School closures? Staff cuts? Amid budget woes for Seattle Public Schools, here’s your next chance to talk with local board member

A nine-digit budget gap is staring down Seattle Public Schools, and the district is talking about major cuts including possible “school consolidation” (closures) as soon as the 2024-2025 school year. No specific local schools have been mentioned yet, but SPS is now getting to the “community engagement” phase, so plans and proposals might emerge soon. Here’s the district FAQ on where things stand, noting a $131 million “structural deficit” in the budget, with enrollment decreasing yet staff increasing.

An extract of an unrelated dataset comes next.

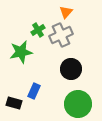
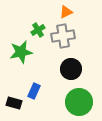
orange triangle: rotated 24 degrees clockwise
gray cross: moved 2 px right, 1 px down; rotated 15 degrees clockwise
green circle: moved 1 px right, 2 px up
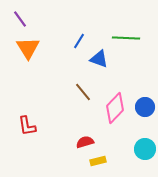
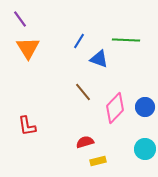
green line: moved 2 px down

Some background, if you’re new to the area, West Seattle has been through school closures before: Fairmount Park Elementary was closed in 2007, then expanded and reopened in 2014. The former Genesee Hill Elementary had hosted Pathfinder K-8, which was moved to the Pigeon Point site of what had been Cooper Elementary until the district closed Cooper’s “program” in 2009; the old GHES was torn down in 2014 and replaced by a bigger new school into which the former Schmitz Park Elementary was moved. Currently the former Schmitz Park campus is used as an interim site for schools during construction projects – West Seattle Elementary is in its second year there right now, and Alki Elementary is scheduled to move there during its rebuild, starting this fall. (Despite the talk of cuts and closures, there’s been no talk so far of cancelling projects like Alki, which will expand that school’s capacity.)

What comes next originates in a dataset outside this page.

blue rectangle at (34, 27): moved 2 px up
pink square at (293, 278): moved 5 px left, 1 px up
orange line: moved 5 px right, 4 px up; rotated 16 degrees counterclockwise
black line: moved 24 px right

The School Board is required to pass a balanced budget by early July. They held a work session on the budget situation this past Tuesday; you can see the background information here, and watch the meeting video here:

The district promises a “community budget information session” March 20th. But before then, you have a chance this Saturday to talk with and hear from our area’s representative on the School Board, Leslie Harris – regarding the budget and/or any other SPS issues of interest. She’ll be at Delridge Library (5423 Delridge Way SW) starting at 2 pm Saturday (March 4th).

51 Replies to "School closures? Staff cuts? Amid budget woes for Seattle Public Schools, here's your next chance to talk with local board member"

  • Kyle March 2, 2023 (1:34 pm)

    From the video, “We’re seeing a significant dorp in West Seattle kindergarten enrollment specifically.” Hopefully the do an analysis on why. 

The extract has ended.